Task item:
If pictures appear, leave them out, and return exactly the lines from the one holding "Wir nutzen diese" through the last line of the listing below.

Data for the task:
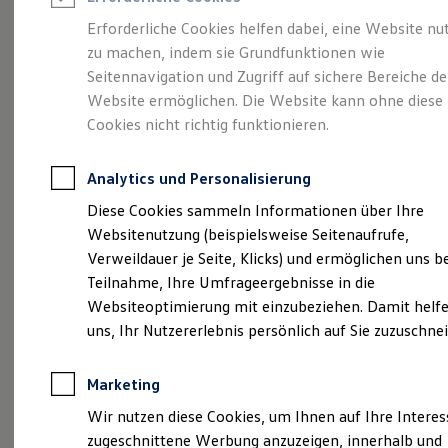
Reifenpakete
Leasing
Erforderliche Cookies helfen dabei, eine Website nu
Leasing-Angebote
zu machen, indem sie Grundfunktionen wie
So geht neu.
Gebrauchtwagen Leasing
Seitennavigation und Zugriff auf sichere Bereiche de
Junge Gebrauchtwagen-Leasing
Elektroauto Leasing
Website ermöglichen. Die Website kann ohne diese
Entdecken Sie jetzt
Kleinwagen-Leasing
Cookies nicht richtig funktionieren.
Leasing ohne Anzahlung
den neuen ID.3 Neo!
Finanzierung
Autokredit mit Schlussrate
Analytics und Personalisierung
Versicherungen und Garantien
Kfz-Versicherung
Diese Cookies sammeln Informationen über Ihre
Restschuldversicherungen
Websitenutzung (beispielsweise Seitenaufrufe,
Garantien
Verweildauer je Seite, Klicks) und ermöglichen uns b
Wartungsverträge
Geschäftskunden
Teilnahme, Ihre Umfrageergebnisse in die
Professional Class bei Volkswagen
Websiteoptimierung mit einzubeziehen. Damit helfe
Großkunden
uns, Ihr Nutzererlebnis persönlich auf Sie zuzuschne
Behörden
Direktkunden
Sonderfahrzeuge
Marketing
Anpfiff zum Gewinn
Elektromobilität
Wir nutzen diese Cookies, um Ihnen auf Ihre Intere
Elektroautos
zugeschnittene Werbung anzuzeigen, innerhalb und
ID. Tutorials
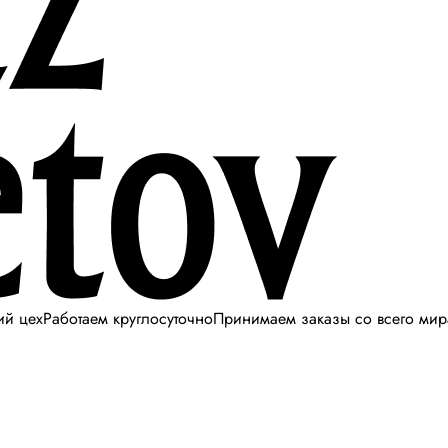
ий цех
Работаем круглосуточно
Принимаем заказы со всего мир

Output for this task:
Wir nutzen diese Cookies, um Ihnen auf Ihre Intere
Elektroautos
zugeschnittene Werbung anzuzeigen, innerhalb und
ID. Tutorials
ий цех
Работаем круглосуточно
Принимаем заказы со всего мир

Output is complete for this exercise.